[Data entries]
>>

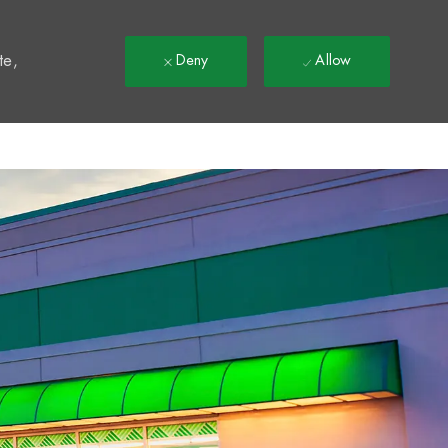
t
te,
Deny
Allow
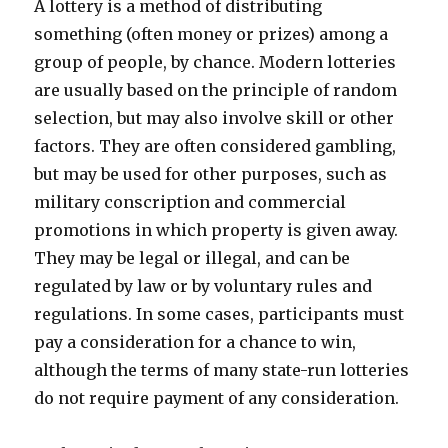
A lottery is a method of distributing
something (often money or prizes) among a
group of people, by chance. Modern lotteries
are usually based on the principle of random
selection, but may also involve skill or other
factors. They are often considered gambling,
but may be used for other purposes, such as
military conscription and commercial
promotions in which property is given away.
They may be legal or illegal, and can be
regulated by law or by voluntary rules and
regulations. In some cases, participants must
pay a consideration for a chance to win,
although the terms of many state-run lotteries
do not require payment of any consideration.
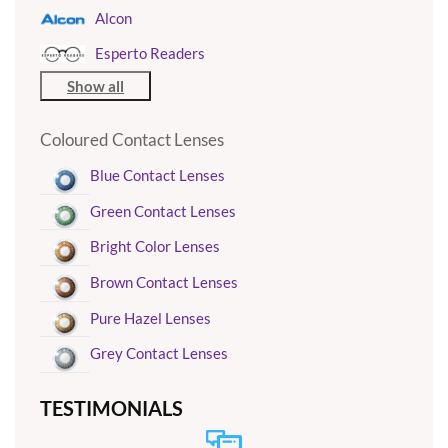
Alcon
Esperto Readers
Show all
Coloured Contact Lenses
Blue Contact Lenses
Green Contact Lenses
Bright Color Lenses
Brown Contact Lenses
Pure Hazel Lenses
Grey Contact Lenses
TESTIMONIALS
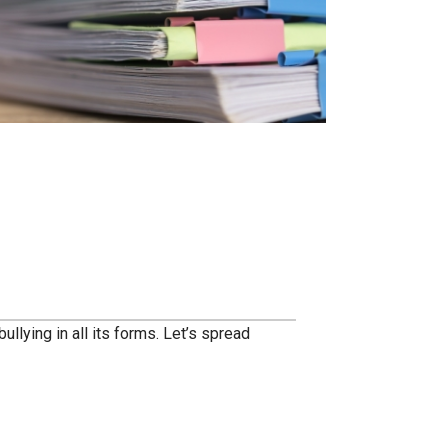
llying in all its forms. Let’s spread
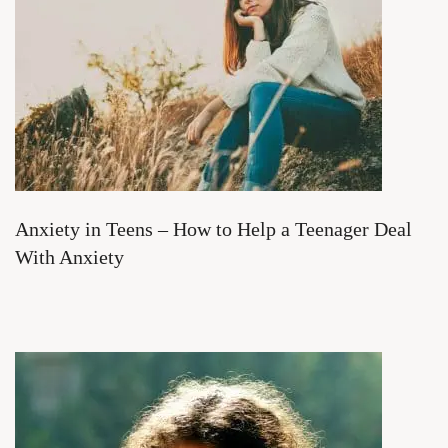
Anxiety in Teens – How to Help a Teenager Deal
With Anxiety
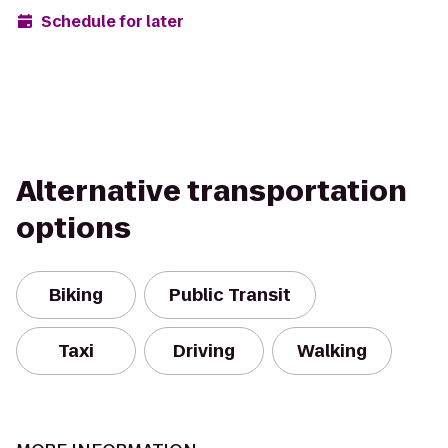
Schedule for later
Alternative transportation
options
Biking
Public Transit
Taxi
Driving
Walking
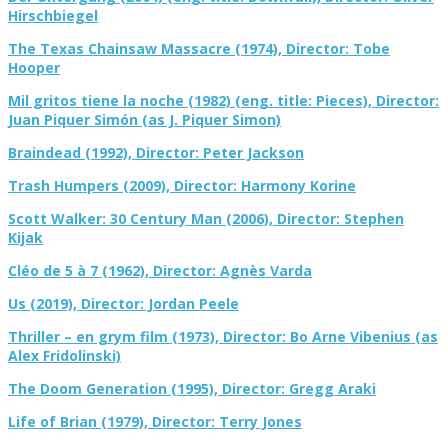
Hirschbiegel
The Texas Chainsaw Massacre (1974), Director: Tobe
Hooper
Mil gritos tiene la noche (1982) (eng. title: Pieces), Director:
Juan Piquer Simón (as J. Piquer Simon)
Braindead (1992), Director: Peter Jackson
Trash Humpers (2009), Director: Harmony Korine
Scott Walker: 30 Century Man (2006), Director: Stephen
Kijak
Cléo de 5 à 7 (1962), Director: Agnès Varda
Us (2019), Director: Jordan Peele
Thriller – en grym film (1973), Director: Bo Arne Vibenius (as
Alex Fridolinski)
The Doom Generation (1995), Director: Gregg Araki
Life of Brian (1979), Director: Terry Jones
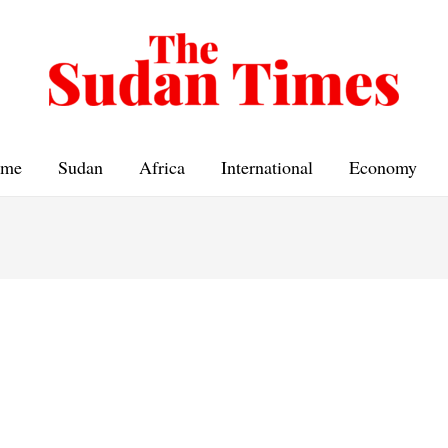
me
Sudan
Africa
International
Economy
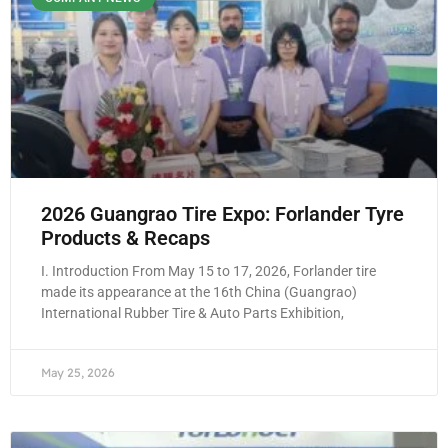
2026 Guangrao Tire Expo: Forlander Tyre
Products & Recaps
I. Introduction From May 15 to 17, 2026, Forlander tire
made its appearance at the 16th China (Guangrao)
International Rubber Tire & Auto Parts Exhibition,
May 25, 2026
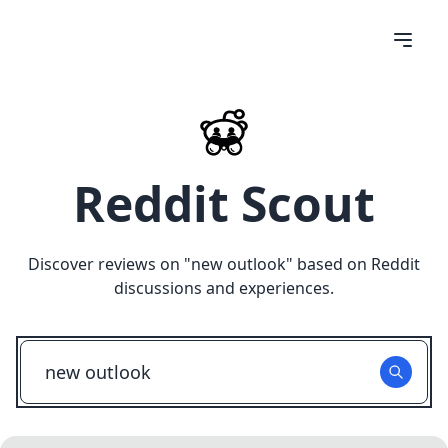
Reddit Scout
Discover reviews on "
new outlook
" based on Reddit
discussions and experiences.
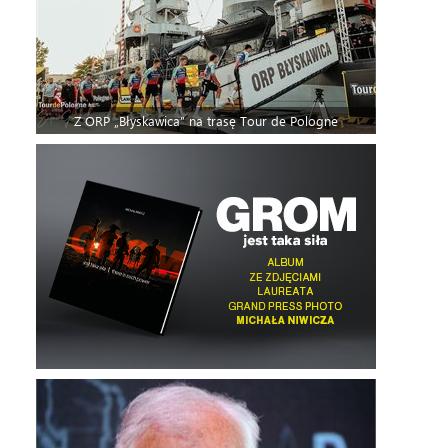
Z ORP „Błyskawica” na trasę Tour de Pologne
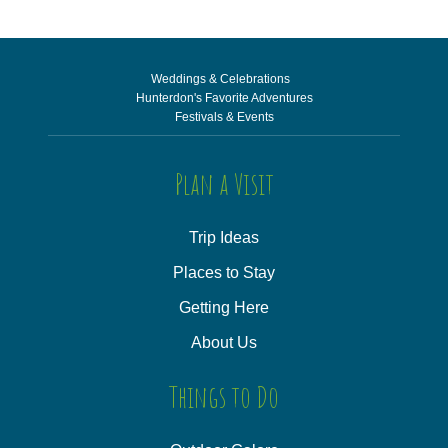
Weddings & Celebrations
Hunterdon's Favorite Adventures
Festivals & Events
Plan a Visit
Trip Ideas
Places to Stay
Getting Here
About Us
Things to Do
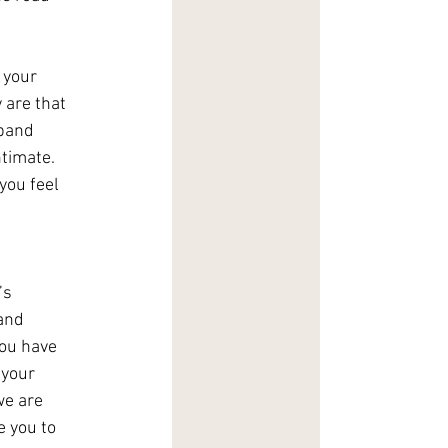
 your 
are that 
xpand 
timate. 
you feel 
’s 
and 
you have 
 your 
we are 
e you to 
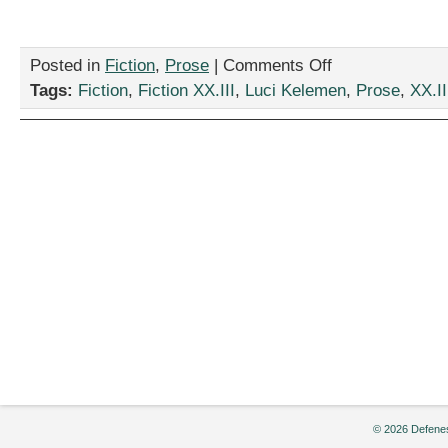
on
Posted in
Fiction
,
Prose
|
Comments Off
“Horribile
Tags:
Fiction
,
Fiction XX.III
,
Luci Kelemen
,
Prose
,
XX.II
dictu,”
by
Luci
Kelemen
© 2026 Defenes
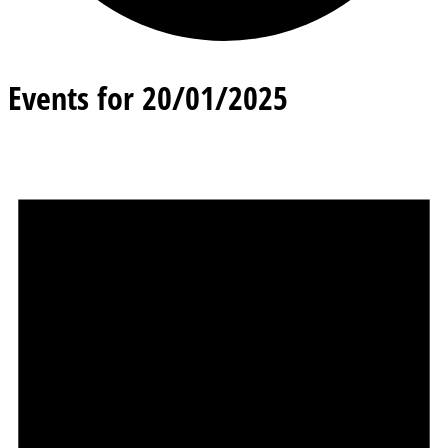
Events for 20/01/2025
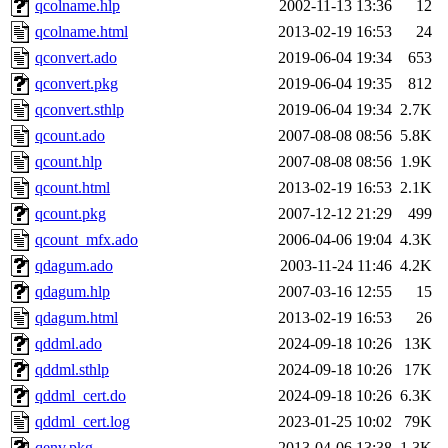
qcolname.hlp
2002-11-13 13:36
12
qcolname.html
2013-02-19 16:53
24
qconvert.ado
2019-06-04 19:34
653
qconvert.pkg
2019-06-04 19:35
812
qconvert.sthlp
2019-06-04 19:34
2.7K
qcount.ado
2007-08-08 08:56
5.8K
qcount.hlp
2007-08-08 08:56
1.9K
qcount.html
2013-02-19 16:53
2.1K
qcount.pkg
2007-12-12 21:29
499
qcount_mfx.ado
2006-04-06 19:04
4.3K
qdagum.ado
2003-11-24 11:46
4.2K
qdagum.hlp
2007-03-16 12:55
15
qdagum.html
2013-02-19 16:53
26
qddml.ado
2024-09-18 10:26
13K
qddml.sthlp
2024-09-18 10:26
17K
qddml_cert.do
2024-09-18 10:26
6.3K
qddml_cert.log
2023-01-25 10:02
79K
qenv.pkg
2013-04-06 13:38
1.3K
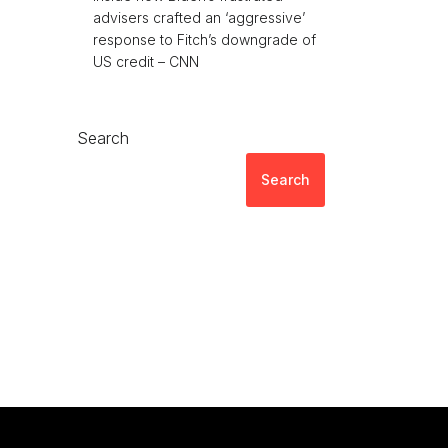
advisers crafted an ‘aggressive’
response to Fitch’s downgrade of
US credit – CNN
Search
Search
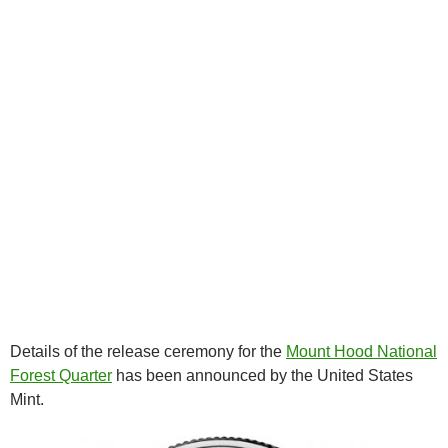
Details of the release ceremony for the
Mount Hood National
Forest Quarter
has been announced by the United States
Mint.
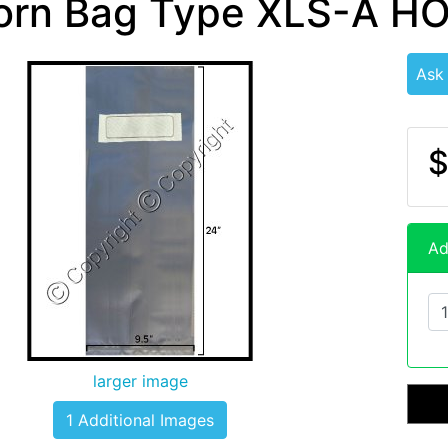
orn Bag Type XLS-A H
Ask
$
Ad
larger image
1 Additional Images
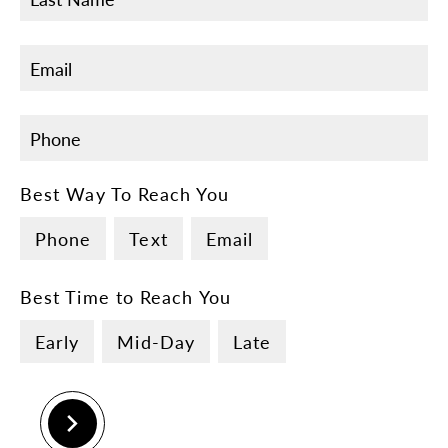
Best Way To Reach You
Phone
Text
Email
Best Time to Reach You
Early
Mid-Day
Late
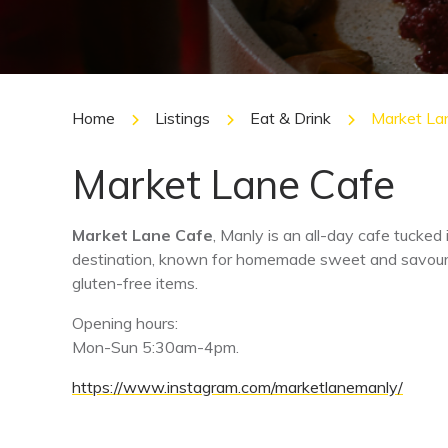
Home
Listings
Eat & Drink
Market La
Market Lane Cafe
Market Lane Cafe
, Manly is an all-day cafe tucked i
destination, known for homemade sweet and savoury 
gluten-free items.
Opening hours:
Mon-Sun 5:30am-4pm.
https://www.instagram.com/marketlanemanly/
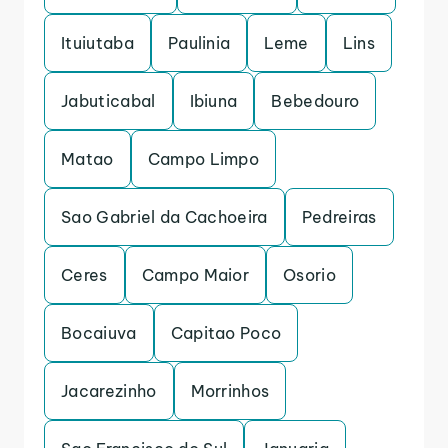
Ituiutaba
Paulinia
Leme
Lins
Jabuticabal
Ibiuna
Bebedouro
Matao
Campo Limpo
Sao Gabriel da Cachoeira
Pedreiras
Ceres
Campo Maior
Osorio
Bocaiuva
Capitao Poco
Jacarezinho
Morrinhos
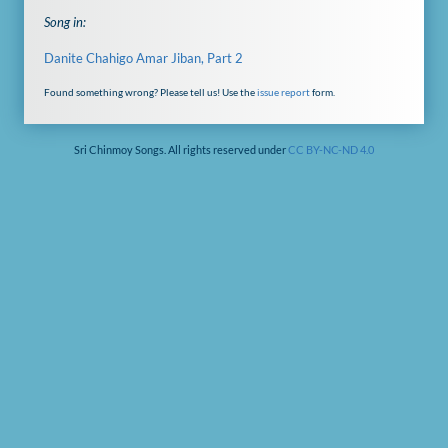
Song in:
Danite Chahigo Amar Jiban, Part 2
Found something wrong? Please tell us! Use the
issue report
form.
Sri Chinmoy Songs. All rights reserved under
CC BY-NC-ND 4.0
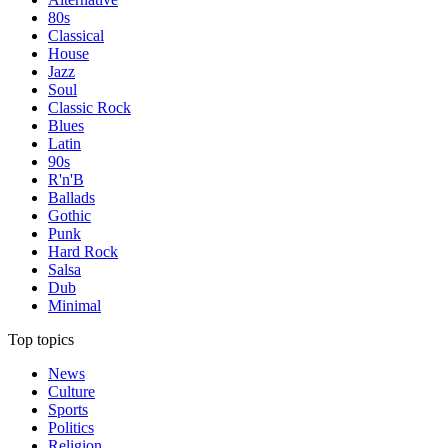
80s
Classical
House
Jazz
Soul
Classic Rock
Blues
Latin
90s
R'n'B
Ballads
Gothic
Punk
Hard Rock
Salsa
Dub
Minimal
Top topics
News
Culture
Sports
Politics
Religion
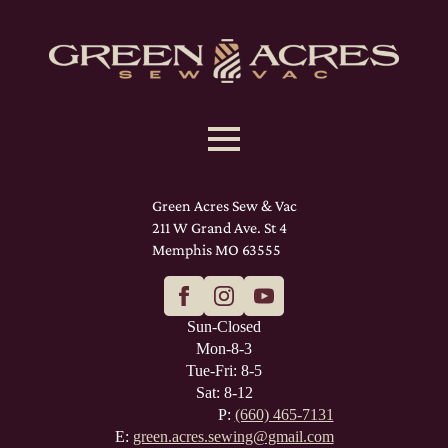
Green Acres Sew & Vac
211 W Grand Ave. St 4
Memphis MO 63555
Sun-Closed
Mon-8-3
Tue-Fri: 8-5
Sat: 8-12
P:
(660) 465-7131
E:
green.acres.sewing@gmail.com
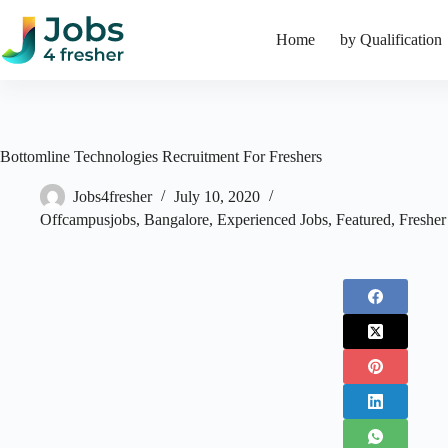
Skip
to
Home
by Qualification
content
Bottomline Technologies Recruitment For Freshers
Jobs4fresher
July 10, 2020
Offcampusjobs
,
Bangalore
,
Experienced Jobs
,
Featured
,
Fresher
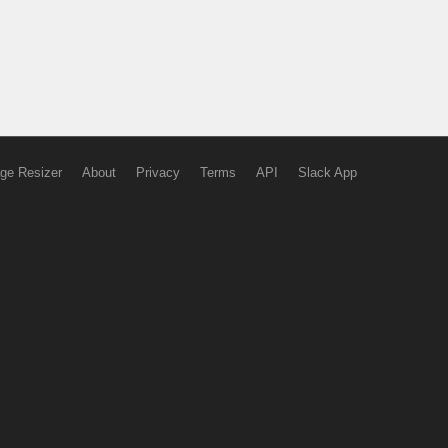
ge Resizer
About
Privacy
Terms
API
Slack App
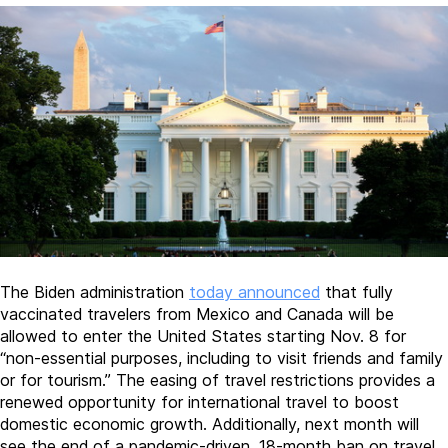
The Biden administration
today announced
that fully
vaccinated travelers from Mexico and Canada will be
allowed to enter the United States starting Nov. 8 for
“non-essential purposes, including to visit friends and family
or for tourism.” The easing of travel restrictions provides a
renewed opportunity for international travel to boost
domestic economic growth. Additionally, next month will
see the end of a pandemic-driven, 18-month ban on travel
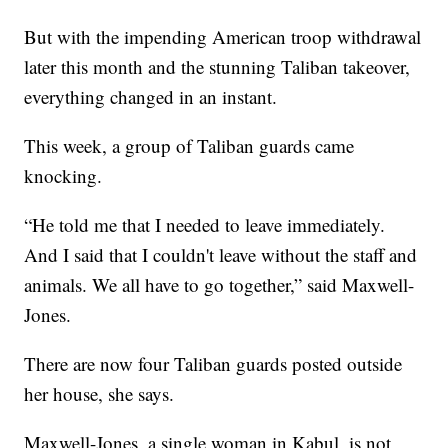
But with the impending American troop withdrawal
later this month and the stunning Taliban takeover,
everything changed in an instant.
This week, a group of Taliban guards came
knocking.
“He told me that I needed to leave immediately.
And I said that I couldn't leave without the staff and
animals. We all have to go together,” said Maxwell-
Jones.
There are now four Taliban guards posted outside
her house, she says.
Maxwell-Jones, a single woman in Kabul, is not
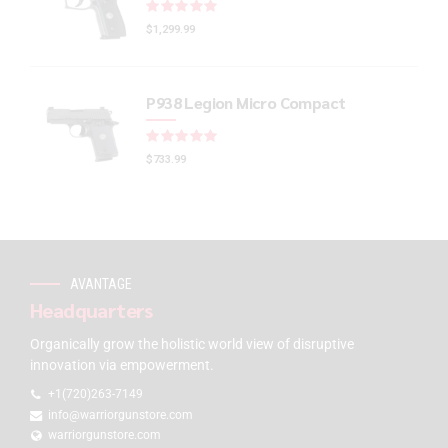
Rated
out of 5
$
1,299.99
P938 Legion Micro Compact
Rated
out of 5
$
733.99
AVANTAGE
Headquarters
Organically grow the holistic world view of disruptive
innovation via empowerment.
+1(720)263-7149
info@warriorgunstore.com
warriorgunstore.com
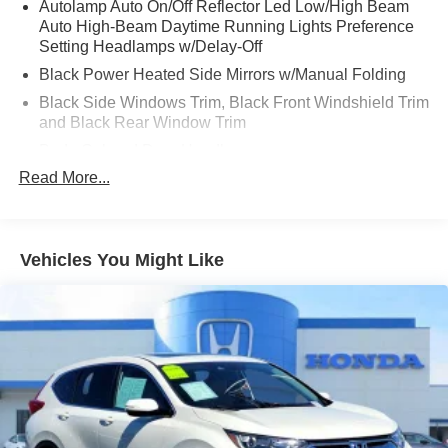
Autolamp Auto On/Off Reflector Led Low/High Beam
Auto High-Beam Daytime Running Lights Preference
Setting Headlamps w/Delay-Off
Black Power Heated Side Mirrors w/Manual Folding
Black Side Windows Trim, Black Front Windshield Trim
and Black Rear Window Trim
Body-Colored Door Handles
Read More...
Body-Colored Front Bumper
Body-Colored Rear Bumper w/Black Rub Strip/Fascia
Accent
Chrome Bodyside Insert, Black Bodyside Cladding and
Vehicles You Might Like
Black Wheel Well Trim
Compact Spare Tire Mounted Inside Under Cargo
Deep Tinted Glass
Fixed Rear Window w/Wiper and Defroster
Galvanized Steel/Aluminum Panels
Grille w/Chrome Bar
Headlights-Automatic Highbeams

<<

**What needs to be done**
The expected answer is a copy of each line above containing "have".

**Solution for this task**
you have 
animals. We all have to go together,” said Maxwell-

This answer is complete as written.